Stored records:
::::

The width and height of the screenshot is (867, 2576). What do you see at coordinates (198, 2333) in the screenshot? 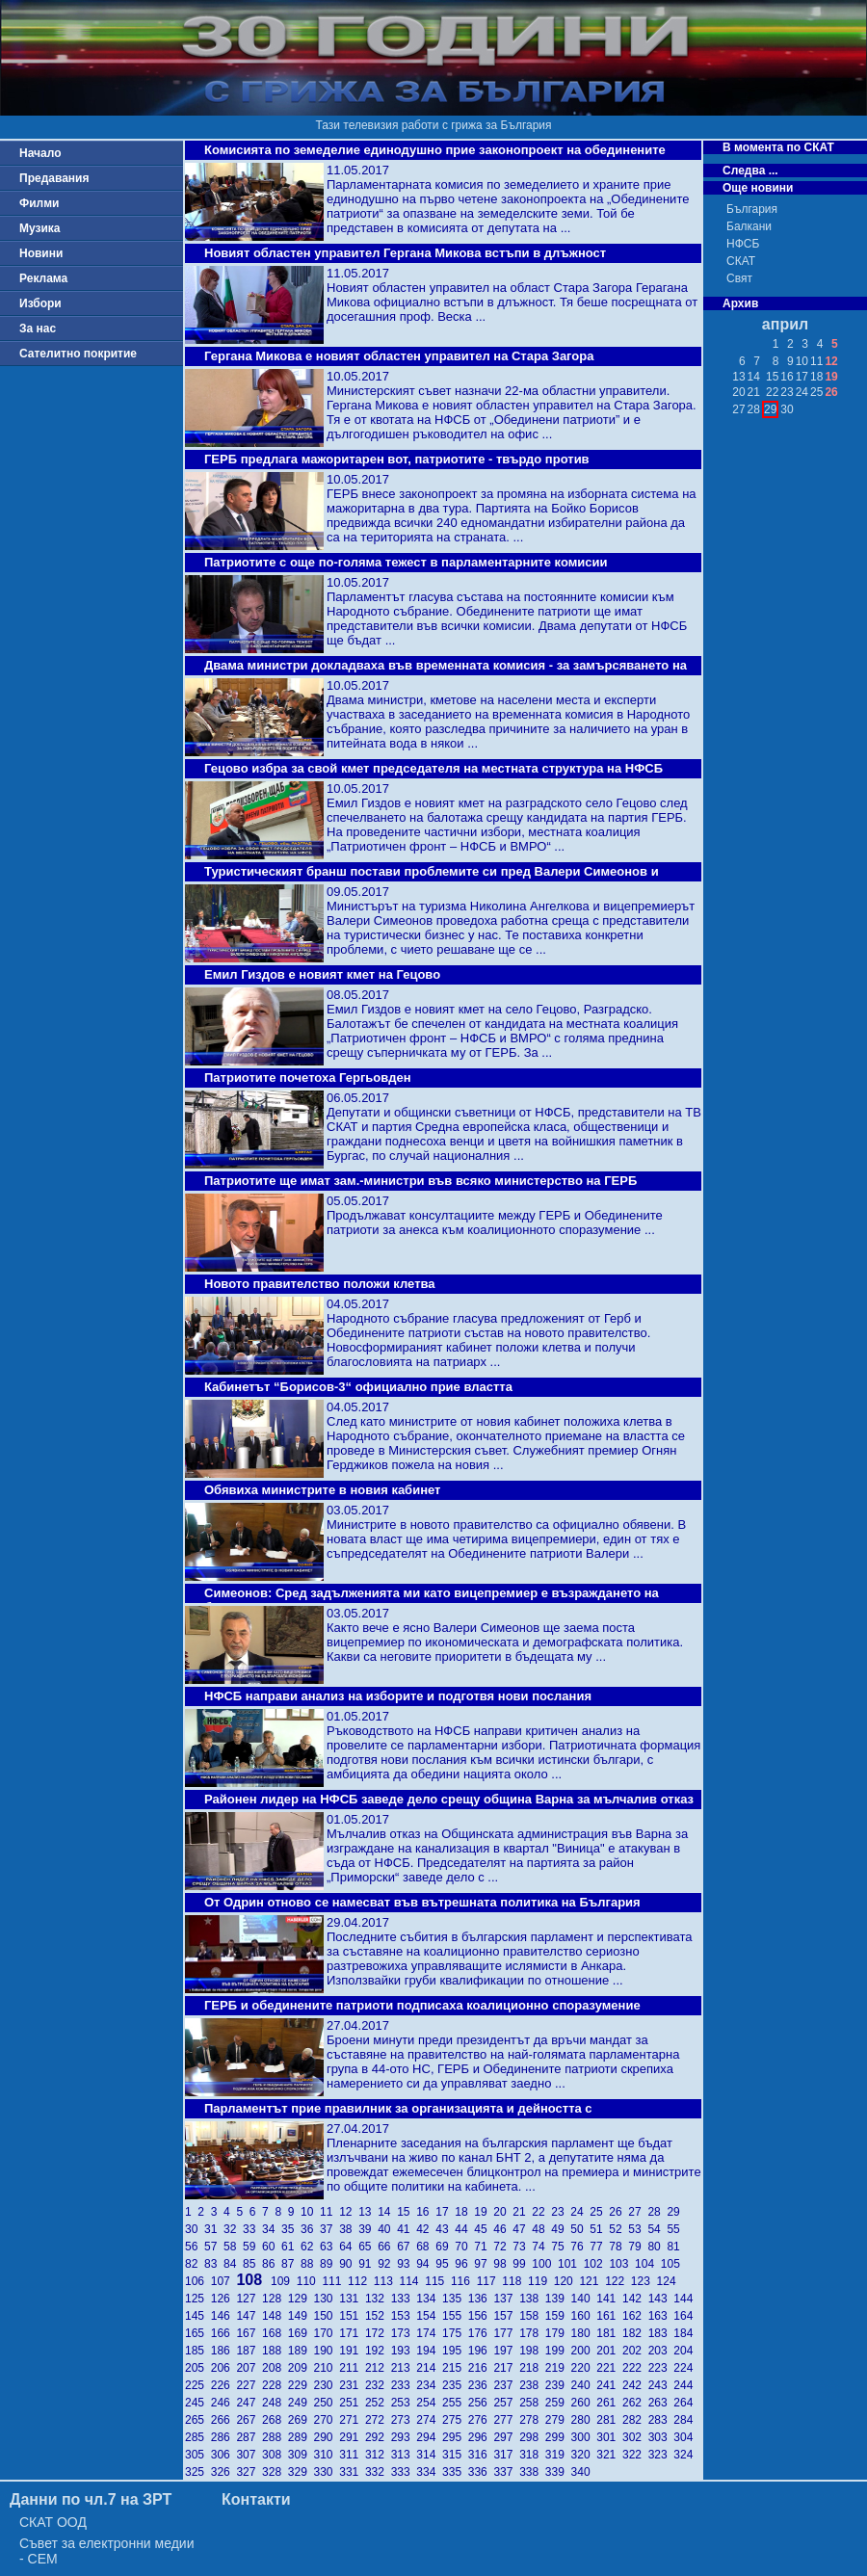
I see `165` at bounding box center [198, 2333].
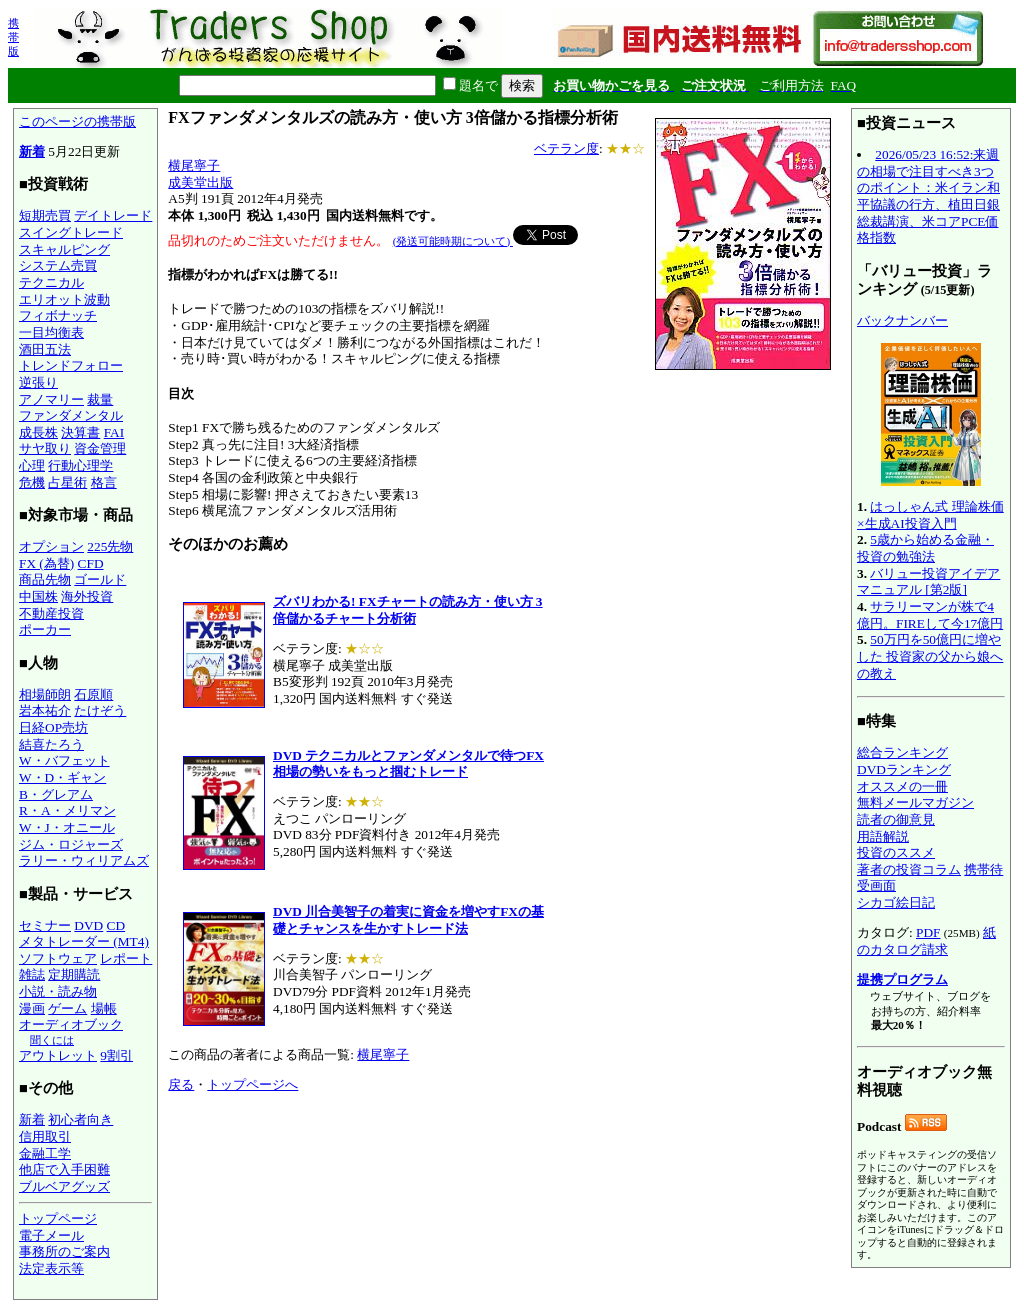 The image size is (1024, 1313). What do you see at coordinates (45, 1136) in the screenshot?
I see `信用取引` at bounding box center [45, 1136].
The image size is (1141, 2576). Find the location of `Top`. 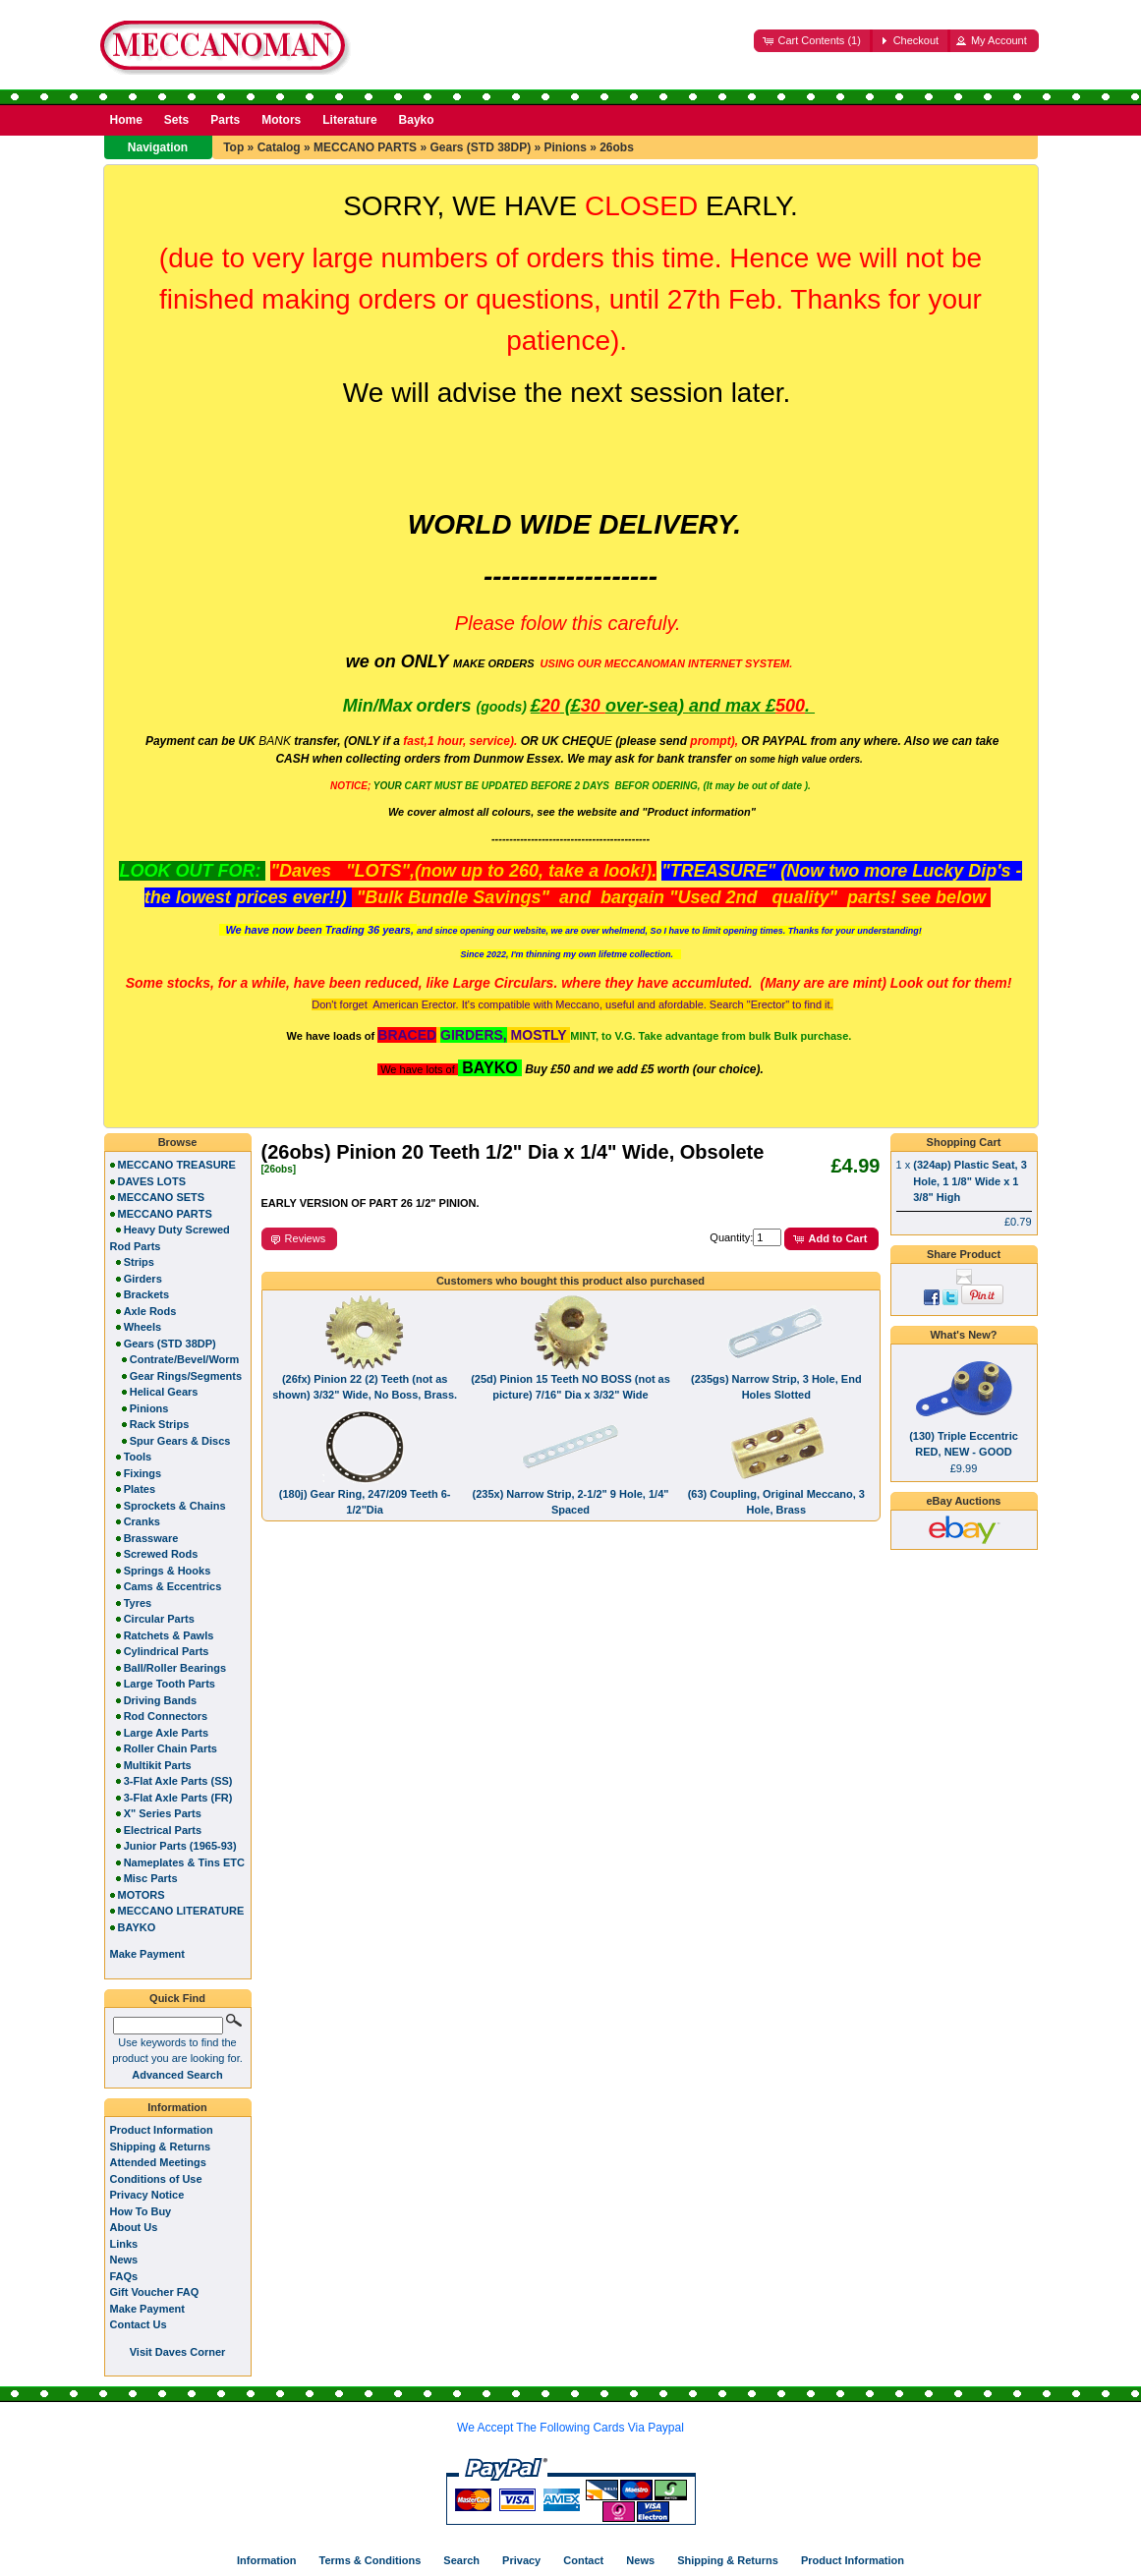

::::

Activity
Without including any picture, print every record exactly as written above.

Solution
The width and height of the screenshot is (867, 2576). What do you see at coordinates (198, 2333) in the screenshot? 
I see `165` at bounding box center [198, 2333].
 The image size is (1024, 1313). What do you see at coordinates (45, 1136) in the screenshot?
I see `信用取引` at bounding box center [45, 1136].
The image size is (1141, 2576). Find the location of `Top`. 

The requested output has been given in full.